_Your task_: Reproduce the listing that follows in full. Omit its images.

_Material shown_:
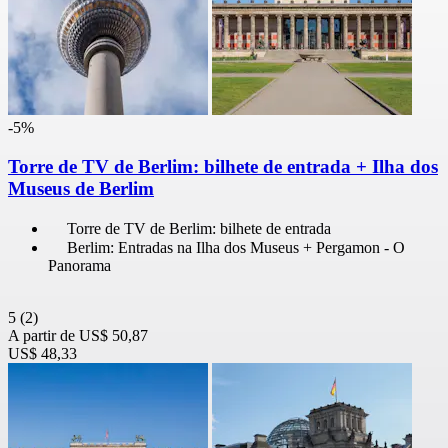
-5%
Torre de TV de Berlim: bilhete de entrada + Ilha dos
Museus de Berlim
Torre de TV de Berlim: bilhete de entrada
Berlim: Entradas na Ilha dos Museus + Pergamon - O
Panorama
5
(2)
A partir de
US$ 50,87
US$ 48,33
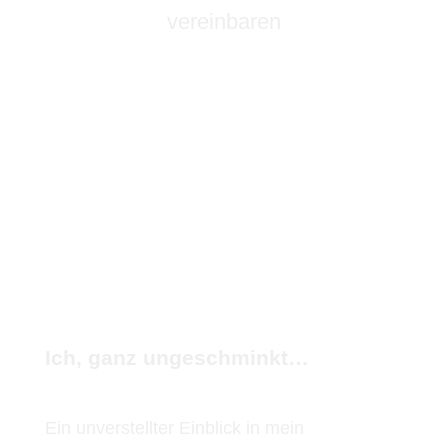
vereinbaren
Ich, ganz ungeschminkt…
Ein unverstellter Einblick in mein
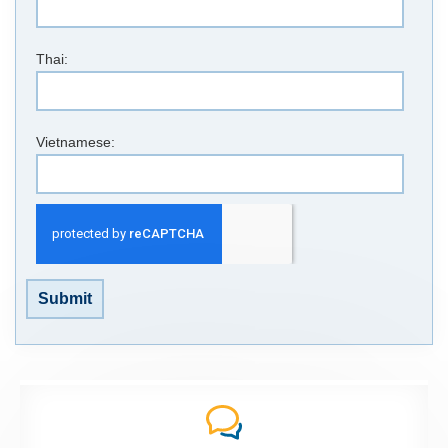
Thai:
Vietnamese:
Submit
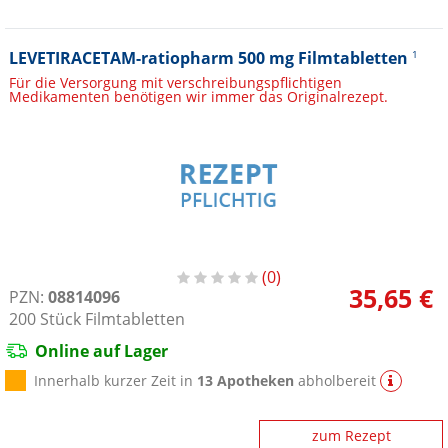
LEVETIRACETAM-ratiopharm 500 mg Filmtabletten
1
Für die Versorgung mit verschreibungspflichtigen
Medikamenten benötigen wir immer das Originalrezept.
0
35,65 €
PZN:
08814096
200
Stück
Filmtabletten
Online auf Lager
Innerhalb kurzer Zeit in
13 Apotheken
abholbereit
zum Rezept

_Result_:
-5%
Torre de TV de Berlim: bilhete de entrada + Ilha dos
Museus de Berlim
Torre de TV de Berlim: bilhete de entrada
Berlim: Entradas na Ilha dos Museus + Pergamon - O
Panorama
5
(2)
A partir de
US$ 50,87
US$ 48,33
vereinbaren
Ich, ganz ungeschminkt…
Ein unverstellter Einblick in mein
Thai:
Vietnamese:
Submit
LEVETIRACETAM-ratiopharm 500 mg Filmtabletten
1
Für die Versorgung mit verschreibungspflichtigen
Medikamenten benötigen wir immer das Originalrezept.
0
35,65 €
PZN:
08814096
200
Stück
Filmtabletten
Online auf Lager
Innerhalb kurzer Zeit in
13 Apotheken
abholbereit
zum Rezept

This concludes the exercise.